Visualising and quantifying linear associations
Overview
Teaching: 10 min
Exercises: 10 minQuestions
How can we visualise the linear association between two variables?
How can we quantify the size of a linear association?
Objectives
Explore whether two variables appear to be associated using a scatterplot.
Calculate the size of a linear association between two variables using Pearson’s correlation.
In this episode we will learn how to check whether two variables are linearly associated. This will allow us to use one variable to predict the mean of another variable in the next episode, when an association exists.
Visually checking for a linear association
The first way to check for a linear association is by using a scatterplot.
For example, below we create a scatterplot of adult Weight vs.

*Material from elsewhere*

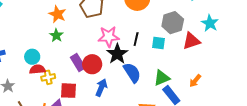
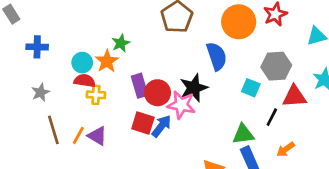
orange star: (57, 14) -> (107, 61), moved
pink star: (109, 37) -> (181, 105), moved
black line: (136, 39) -> (272, 117), moved
blue semicircle: (132, 73) -> (217, 56), moved
red square: (68, 91) -> (143, 123), moved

Height.
We subset our data (dat
) for adult participants using filter()
, after which
we specify the x and y axes in ggplot()
and make a scatterplot using
geom_point()
. Note that dat
is loaded into the environment by following
the instructions on the
setup page.
dat %>%
filter(Age > 17) %>%
ggplot(aes(x = Height, y = Weight)) +
geom_point()
We see that on average, higher Weights are associated with higher Heights. This is an example of a positive linear association, as we see an increase along the y-axis as the values on the x-axis increase. The linear association suggests that we could use Heights to predict Weights.
In the exercise below you will explore examples of a negative linear association and an absence of a linear association.
Exercise
A) Create a scatterplot of urine flow (
UrineFlow1
) on the y-axis and age (Age
) on the x-axis for adult participants. How would you describe the association between these variables?
B) Create a scatterplot of FEV1 (FEV1
) on the y-axis and age (Age
) on the x-axis for adult participants. How would you describe the association between these variables?Solution
A) There appears to be no linear association between urine flow and age.
dat %>% filter(Age > 17) %>% ggplot(aes(x = Age, y = UrineFlow1)) + geom_point()
B) There appears to be a negative linear association between FEV1 and age.
dat %>% filter(Age > 17) %>% ggplot(aes(x = Age, y = FEV1)) + geom_point()
Quantifying the size of a linear association
We can quantify the magnitude of a linear association using Pearson’s correlation coefficient. This metric ranges from -1 to 1.
- A value of -1 indicates a perfect negative linear association.
- A value of 1 indicates a perfect positive linear association.
- A value of 0 indicates absence of a linear association.
Let’s see these in practice by calculating the correlation coefficient
for the associations that we explored above. To calculate the correlation
coefficient between Weight and Height, we again select adult participants using
filter()
. Then, we calculate the correlation using the summarise()
function.
The correlation is given by the cor()
function, where use = "complete.obs"
ensures that participants for whom Weight or Height data is missing are ignored.
dat %>%
filter(Age > 17) %>%
summarise(correlation = cor(Weight, Height, use = "complete.obs"))
correlation
1 0.4296817
The correlation coefficient of 0.43 is in line with the positive linear association that we saw above.
Exercise
A) Calculate the correlation coefficient for urine flow (
UrineFlow1
) and age (Age
) in adult participants. Does this agree with the scatterplot?B) Calculate the correlation coefficient for FEV1 (
FEV1
) and age (Age
) in adult participants. Does this agree with the scatterplot?Solution
A) The correlation coefficient near 0 is in agreement with the scatterplot.
dat %>% filter(Age > 17) %>% summarise(correlation = cor(UrineFlow1, Age, use = "complete.obs"))
correlation 1 -0.07972899
B) The correlation coefficient of -0.55 is in agreement with the scatterplot.
dat %>% filter(Age > 17) %>% summarise(correlation = cor(FEV1, Age, use = "complete.obs"))
correlation 1 -0.5487635
Key Points
Scatterplots allow us to visually check the linear association between two variables.
Pearson’s correlation coefficient allows us to quantify the size of a linear association.